Tori Whipple
Sovereign Systems: How Organizational Development and People Operations (HR) Strengthen Tribal Governance
GPTLHB
Sessions
Session II - Prairie Rose Room 104
1:00 PM - 1:50 PM Wed
Tribal self-governance is not only shaped by laws, leadership structures, and external relationships; it is also shaped by the internal workforce systems that guide daily operations. This session explores how Organizational Development and People Operations support sovereignty by creating clarity, accountability, consistency, and strong decision-making pathways.
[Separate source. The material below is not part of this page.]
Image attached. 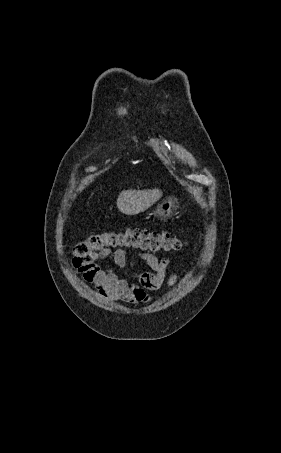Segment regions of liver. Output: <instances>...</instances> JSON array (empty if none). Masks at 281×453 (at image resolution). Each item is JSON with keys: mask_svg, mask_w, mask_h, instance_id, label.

When workforce systems are weak, tribal organizations may face role confusion, inconsistent policy application, leadership gaps, and operational strain. Grounded in practical experience within a tribally governed healthcare organization, this session offers real-world strategies to strengthen workforce systems, align policy with practice, improve leadership accountability, and support sustainable, mission-driven self-governance. Participants will leave with practical tools to identify system gaps, improve alignment, and strengthen the internal conditions needed for effective tribal self-governance. Learning Objectives: By the end of this session, participants will be able to: - Identify workforce system gaps that weaken tribal self-governance, including unclear roles, inconsistent policy application, and weak accountability structures. - Explain how HR practices and organizational development systems support leadership accountability, operational consistency, and sovereign governance. - Assess common workforce and organizational challenges affecting tribal governments, tribal healthcare systems, and nonprofit organizations. - Apply practical strategies to strengthen policy alignment, supervisory consistency, decision-making pathways, and accountability within tribal organizations. - Develop culturally responsive approaches to building leadership pipelines and strengthening internal organizational capacity.